> [WORK TASK] Please return each entry that follows exactly as written, and keep the pictures out.

[Opening PROVIDED RECORDS section]

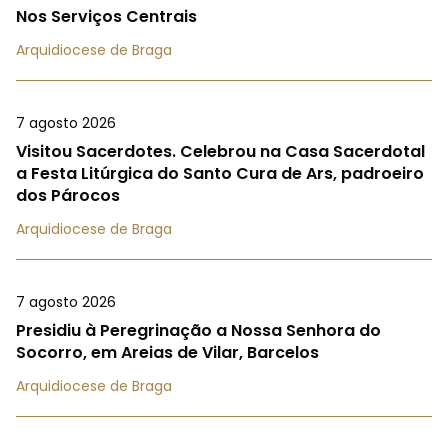
Nos Serviços Centrais
Arquidiocese de Braga
7 agosto 2026
Visitou Sacerdotes. Celebrou na Casa Sacerdotal
a Festa Litúrgica do Santo Cura de Ars, padroeiro
dos Párocos
Arquidiocese de Braga
7 agosto 2026
Presidiu à Peregrinação a Nossa Senhora do
Socorro, em Areias de Vilar, Barcelos
Arquidiocese de Braga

[Closing PROVIDED RECORDS section]

> [EXPECTED ANSWER]
Nos Serviços Centrais
Arquidiocese de Braga
7 agosto 2026
Visitou Sacerdotes. Celebrou na Casa Sacerdotal
a Festa Litúrgica do Santo Cura de Ars, padroeiro
dos Párocos
Arquidiocese de Braga
7 agosto 2026
Presidiu à Peregrinação a Nossa Senhora do
Socorro, em Areias de Vilar, Barcelos
Arquidiocese de Braga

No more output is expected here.